Sunday, 24 February 2013

Eccles in the desert

Since it is Lent, I aint been bloggin during de week, cos I went out into de dessert to meditate on wot it means to be saved, and only came back on Sunday to get some clean socks. Soon I is gonna go to Rome and attend de conclave of cradinals wot is votin for a new Pop: I gotta luvvly red hat so I shuold be able to sneak in OK.

Cardinal Eccles

Cradinal Eccles.

I was hopin to go into de dessert alone, but two famuous comic characters wot is reggulars on dis blogg decided to come along too. First dere was my dere Anti Moly, who came laden wiv a big rucksack. "Wot is you carryin, Anti dere?" I asked.

"Rocks," replied my dere relative.

"But dey got rocks in de dessert," I explaned pateintly. "Dey doesn't need any more."

"Not dis sort, you pathetic sockpoppet," she replied luvvingly.

Rocks gin

Anti Moly's Rocks.

De uvver one wot turned up was my freind Damain Thopmson, wot is called Holly Smock. I fink it was de word DESSERT wot attracted him, as he kept askin me strange questoins about whevver we would find lotsa custard out dere. I hope he aint gonna be disappointed. Anyways, it explanes why he aint written his usual blogg dis week.

Desserts

We is on de right road!

Dere aint many desserts near Notting Hell, so we looked for a spiritaul wasteland instead, and ended up in Croydon. Dere I got tempted by de Devil, which is what normally happens to saved pussons. I aint gonna post a pitcher of the Devil, but he is a very charmin man wot is a Director of de Tablet.

Catherine Pepinster

De latest issue of de Tablet.

"OK, Eccles," said de Devil. "If you is saved, you gotta eat dem stones, as if dey was bread."
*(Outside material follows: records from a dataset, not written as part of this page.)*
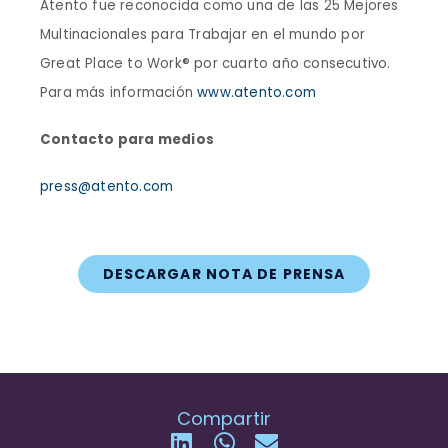
Atento fue reconocida como una de las 25 Mejores
Multinacionales para Trabajar en el mundo por
Great Place to Work® por cuarto año consecutivo.
Para más información
www.atento.com
Contacto para medios
press@atento.com
DESCARGAR NOTA DE PRENSA
Compartir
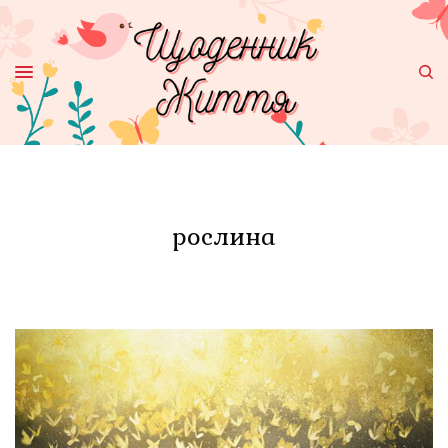
рослина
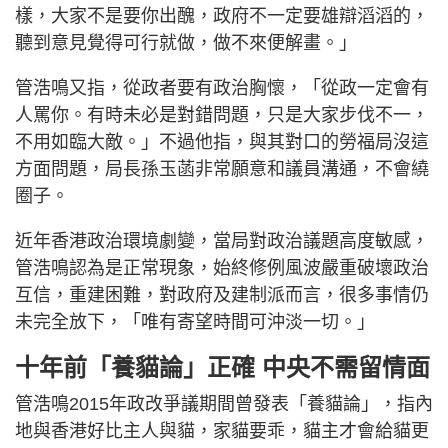
樣，大家不是要你出醜，政府不一定要雄辯滔滔的，
聽到意見覺得可行就做，做不來便解畫。」
管浩鳴又指，從政者要有政治胸懷，「從政一定會有
人罵你。有時未必是對錯問題，只是大家步伐不一，
不用如臨大敵。」不過他指，與其對口的勞福局沒這
方面問題，局長孫玉菡非常願意和議員溝通，不會繞
圈子。
近年香港政治環境劇變，當局對政治議題高度敏感，
管浩鳴認為是正常現象，始終修例風波嚴重破壞政治
互信，重建困難，對政府及建制派而言，很多事情仍
未完全放下，「唯有寄望時間可沖淡一切。」
十年前「養貓論」正確 中央不需留情面
管浩鳴2015年政改爭議期間曾發表「養貓論」，指內
地與香港好比主人與貓，家貓要乖，貓主才會給貓更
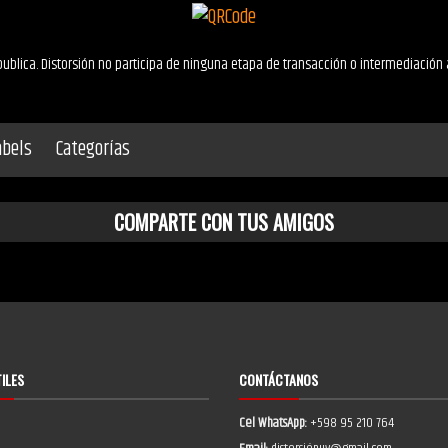
ublica. Distorsión no participa de ninguna etapa de transacción o intermediación 
abels
Categorías
COMPARTE CON TUS AMIGOS
TILES
CONTÁCTANOS
Cel WhatsApp:
+598 95 210 764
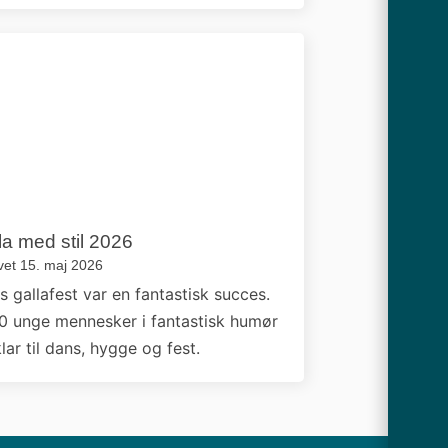
la med stil 2026
vet 15. maj 2026
s gallafest var en fantastisk succes.
0 unge mennesker i fantastisk humør
lar til dans, hygge og fest.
In fact dey was Anti Moly's rock cakes wot she had baked, in case she wanted some sollid food as well as de gin; but I was able to resist de temptatoin, havvin alreddy lost several teeth dat way in de past.

Molybdenite cake

One of my Anti's molybdenite cakes.

De second fing de Devil did was to take me to de top of a Cathlic church and told me to jump off. Dat's de sort of fing dat Anti Moly's been sayin to me for years, so I resisted dat temptatoin too, cos I know what happens next, you gets hurt.

Croydon church

De church wot I didn't jump off, in de spiritaul dessert.
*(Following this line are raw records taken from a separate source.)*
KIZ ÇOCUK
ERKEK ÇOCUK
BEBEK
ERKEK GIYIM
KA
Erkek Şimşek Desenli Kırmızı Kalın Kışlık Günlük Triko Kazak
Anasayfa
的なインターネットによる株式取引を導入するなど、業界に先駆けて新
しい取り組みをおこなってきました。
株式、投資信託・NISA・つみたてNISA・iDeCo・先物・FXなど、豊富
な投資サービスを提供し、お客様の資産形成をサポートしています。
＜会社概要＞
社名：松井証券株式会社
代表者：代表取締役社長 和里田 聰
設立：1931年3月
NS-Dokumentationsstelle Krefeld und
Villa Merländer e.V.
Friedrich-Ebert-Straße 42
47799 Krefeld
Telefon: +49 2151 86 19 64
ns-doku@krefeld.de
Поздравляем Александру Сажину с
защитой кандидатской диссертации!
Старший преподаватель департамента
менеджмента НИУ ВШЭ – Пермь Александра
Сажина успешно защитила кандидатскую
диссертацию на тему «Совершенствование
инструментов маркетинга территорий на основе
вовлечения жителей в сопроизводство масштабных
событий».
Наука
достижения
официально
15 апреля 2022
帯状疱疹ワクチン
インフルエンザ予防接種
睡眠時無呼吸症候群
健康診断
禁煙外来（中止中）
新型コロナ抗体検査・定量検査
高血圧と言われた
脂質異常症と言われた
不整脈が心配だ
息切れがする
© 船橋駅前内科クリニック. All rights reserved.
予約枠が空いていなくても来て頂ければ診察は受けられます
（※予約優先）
In fact de third fing de Devil wanted me to do was to bow down and worship him, and dat's annuver fing I is used to bein asked, cos my freind Damain Thopmson is always beggin me to do dat. If I ever does it, he will let me write a blogg for de Telegraph, like his uvver acollytes. So I said no to the Devil, cos I doesnt want to write for de Tablet, either.

"Ho hum," said de Devil. "Eccles, you aint no fun. Perhaps you reely is a saved pusson after all."

After he'd gone, de rest of de week was pretty dull. My Anti Moly was naggin me day and night, sayin dat I gotta vote for Cradinal Pell in de conclave, as she was in luv wiv him about 50 years ago. Damain still aint given me any giudance on who to vote for, he says dat cradinals aint been no good since de days of his hero Cradinal Wolsey, wot could reely keep his bishops in order.

Cromwell, Henry VIII and Wolsey

Thomas Cromwell, Henry VIII and Cradinal Wolsey.

Well, I'll report again when I gets to Rome. Singed, Eccles (saved).